Email : ************@*****.***

Alternate: ************@*****.**.***

Objectives

To use acquired industry and FDA knowledge and skills to:

oAssist pharmaceutical, vaccine and active pharmaceutical ingredient (API) manufacturers with their commissioning, qualification and validation activities of processes and critical systems;

oDevelop and successfully implemented a PAI (pre-approval inspection) readiness program;

oProvide regulatory compliance oversight in responding to FD-483 items;

oProvide on-floor quality oversight (MQA) at aseptic and solid-oral dosage manufacturers;

oAssist with deviation investigations, change controls and CAPA management.

Quality/Regulatory Consulting (Aug 2004 to Present)

oHas a sound knowledge and understanding of quality systems, production control procedures and associated systems as well as laboratory operating practices and procedures to help clients maintain a sustained cGMP compliance status.

oIn 2013 assisted a sterile manufacturer in getting their FDA warning letter removed.

oServed as a quality consultant assisting domestic and international clients prepare for and successfully passing many routine and/or PAI’s.

oAssisted in designing, building, and qualifying a BSL-2 isolator filling suite and a controlled Hormone manufacturing suite.

oSterile filling knowledge includes traditional aseptic filling, restricted access barrier systems (RABS) and isolators. Many of the PAIs resulted in no FD-483 items being issued.

oAssisted several sterile manufacturers with improving personnel and material flows, improving process simulations and providing quality oversight for media simulation and commercial production runs.

oProvided classroom and on-floor aseptic training to newly hired MQA personnel.

oConducted third party, due diligence and simulated mock FDA readiness inspections.

oProvided compliance remediation assistance in responding to and developing successful corrective action plans in response to FDA cited deficiencies at pharmaceutical manufacturers and contract testing laboratories, two of which involved data integrity issues that were also successfully remediated.

oSupervised individuals responsible for investigating, and developing corrective and preventive actions to non-conformances/deviations at both sterile and sold-oral dosage manufacturers with an assignment as a functional manager in Trackwise.

oDeveloped and presented training courses on deviation investigation and root cause analysis and basic GMPs for new employees.

oFrom 2005/2006 served as a Senior Compliance Advisor in the Corporate Quality Group at a full-service Clinical Research Organization (CRO) providing regulatory guidance, hosting sponsor audits and performing both internal and external clinical audits.

oProficient with Microsoft Office, Trackwise deviation system, Documentum and IsoTrain electronic data systems

Consulting Work History

The following is a summary of my consulting work history from Sep 2004 to present:

Feb 2022 to May 2024: Served as the VP of Quality at ECI Pharmaceuticals assisting the production and quality departments in daily operations in producing non-sterile solid oral and liquid dosage manufactured products. In April 2022 facilitated a week-long FDA GMP inspection that resulted in no FD-483 items being issued.

Aug 2020 to Dec 2021: Served as an aseptic processing SME with (4) other consultants in providing on-floor production oversight with the aseptic filling of an Inova Optima syringe filling line, a RABS Bausch & Strobel vial/lyophilization filling line and an Optima Isolator filling line. Reviewed smoke studies and identified aseptic interventions that required additional smoke studies. Provided formal training to all operators with regards to proper aseptic technique and the importance of properly prepping and wrapping autoclavable parts. Our consulting team provided on-floor oversight with staffing on all 3 production shifts.

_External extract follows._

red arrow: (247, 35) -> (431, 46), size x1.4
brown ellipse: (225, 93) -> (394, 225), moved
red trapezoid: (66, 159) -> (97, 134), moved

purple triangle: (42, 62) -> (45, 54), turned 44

We also assisted with writing/editing deviations, CAPAs and change controls.

Jan 2017 to Jul 2020: V.P. of Compliance at a solid oral dosage and liquid manufacturer in south Florida. Duties include provide regulatory compliance oversight to the manufacturing activities to assure regulatory Agency expectations are met while meeting product demands. Oversee the review and where necessary revisions to all quality system procedures and assist the quality group with day to day activities. Initiated my PAI readiness program to prepare the solid oral dosage and separate liquid company for upcoming pre-approval inspections.

In Aug 2017 both sites received receive FDA site approval for (2) PAIs in the solid dosage building and (1) PAI for an NDA in the liquid company without receiving any FD-483 items. Served as the facilitator and assisted with identifying, designing and drafting the necessary operational procedures needed to successful operate a segregated hormone manufacturing suite in the non-hormone solid oral dosage building.

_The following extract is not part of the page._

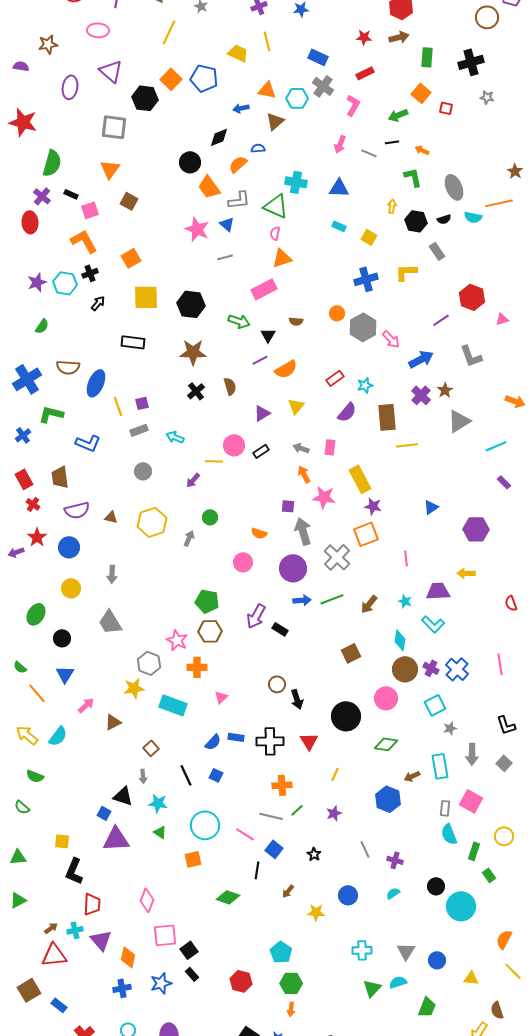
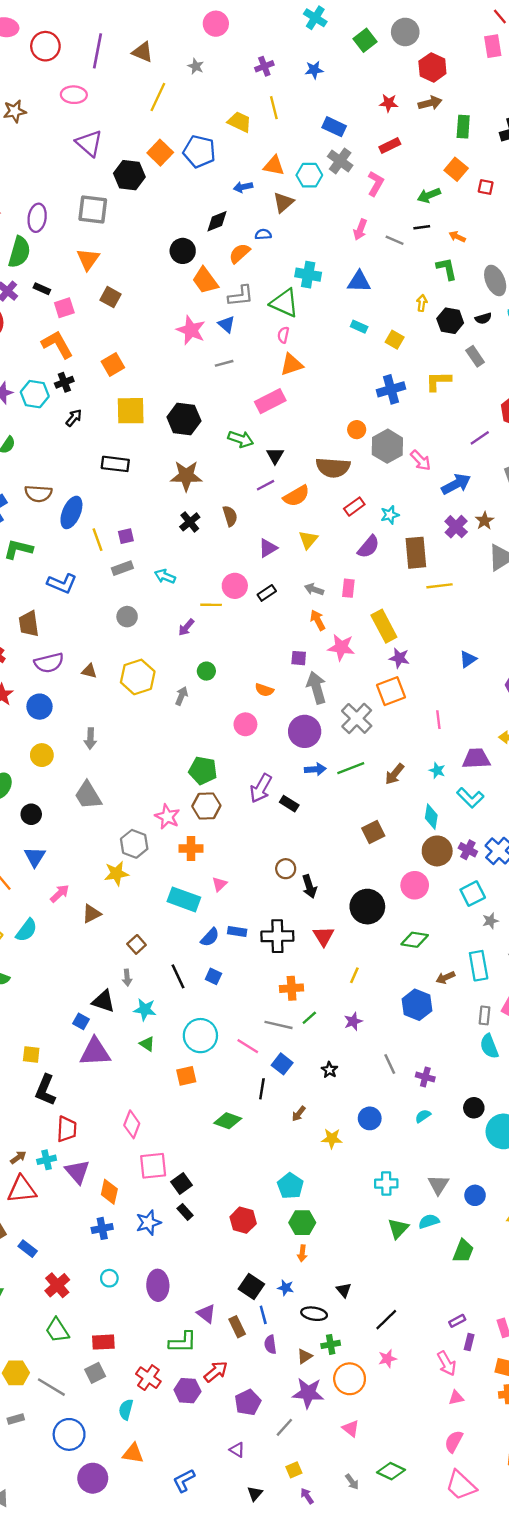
purple ellipse: (70, 87) -> (37, 218), moved
brown semicircle: (296, 321) -> (333, 467), moved, size x2.0
cyan rectangle: (173, 705) -> (184, 899), moved

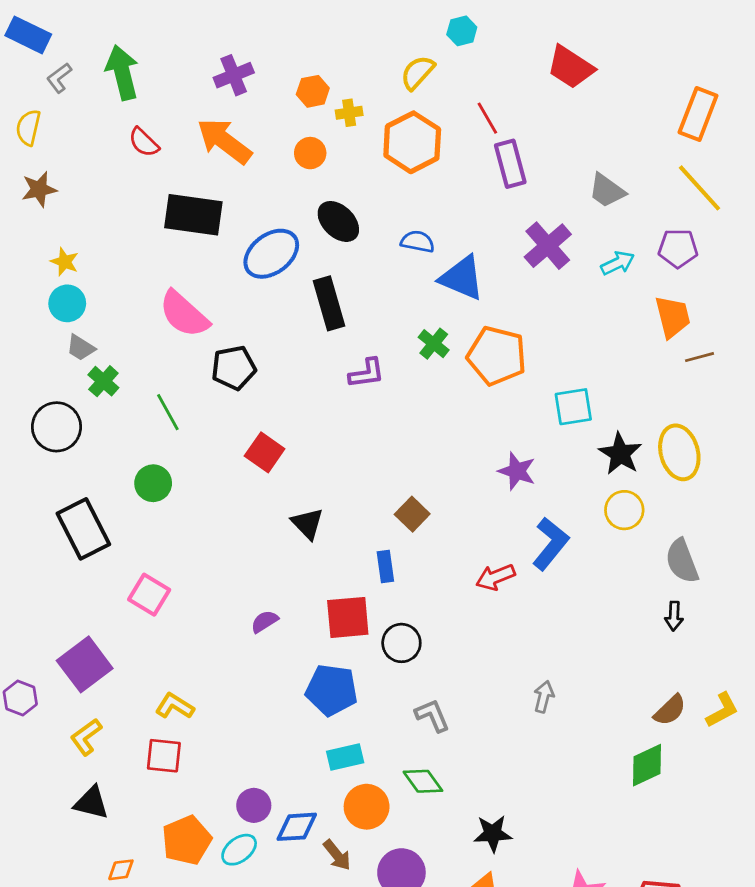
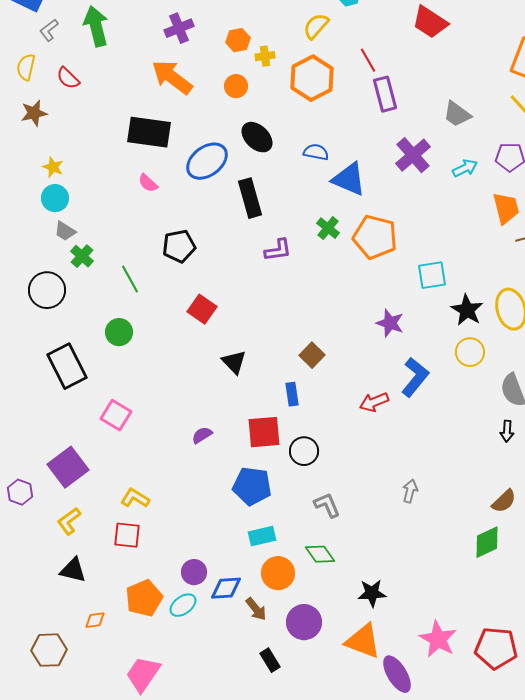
red semicircle: (144, 142) -> (68, 78), moved
pink semicircle: (184, 314) -> (148, 183), moved, size x0.5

In Feb 2019 repeated the facilitator role in assisting with hosting a general cGMP FDA inspection of the solid oral dosage company and again, did not receive any FD-483 items. Assisted production with designing the personnel, material and equipment flow in a newly dedicated and segregated hormone manufacturing suite. Facility qualification confirmed with EM swab samples from the outside floor the lack of any hormone residue.

Sep 2015 to Dec 2016: Worked with the quality validation department at a large vaccine manufacturing site in PA by assisting with reviewing commissioning and qualification activities for a new isolator filling line, contained within a BSL-2 boundary. Duties include assisting with personnel and material flows, qualification and validation review activities for the building VHP process, validation of the isolator filling line and associated systems/clean utilities. Also assisted regulatory affairs on developing proposed agenda topic for a CBER type C meeting and assisting the site with subject matter expert (SME) coaching during regulatory inspections. In Dec 2018 the isolator fill line received both FDA and Health Canada regulatory approval.

Oct 2014 to Aug 2015: Worked on remediating a Warning Letter at a large vaccine manufacturing site in Canada. Primary duties include assisting the validation work stream in reviewing site validation protocol and reports and laboratory test methods and coaching validation SMEs. Suggested revising the VMP procedure to provide a monthly summary of validation activities completed, validation activities added and validation activities either removed or rescheduled. The recommended electronic database would provide generating faster monthly queries as to validation accomplishments. Duties also include red-lining validation protocol and report templates to incorporate elements of appropriate PDA technical reports in the templates; served as an SME coach during a Health Canada inspection in Feb, 2015 and a successful FDA PAI inspection in Jul 2015. Provided several inspection readiness training sessions and performed mock FDA inspections to identify possible gaps where improvements can be made to better prepare the site for upcoming regulatory inspections.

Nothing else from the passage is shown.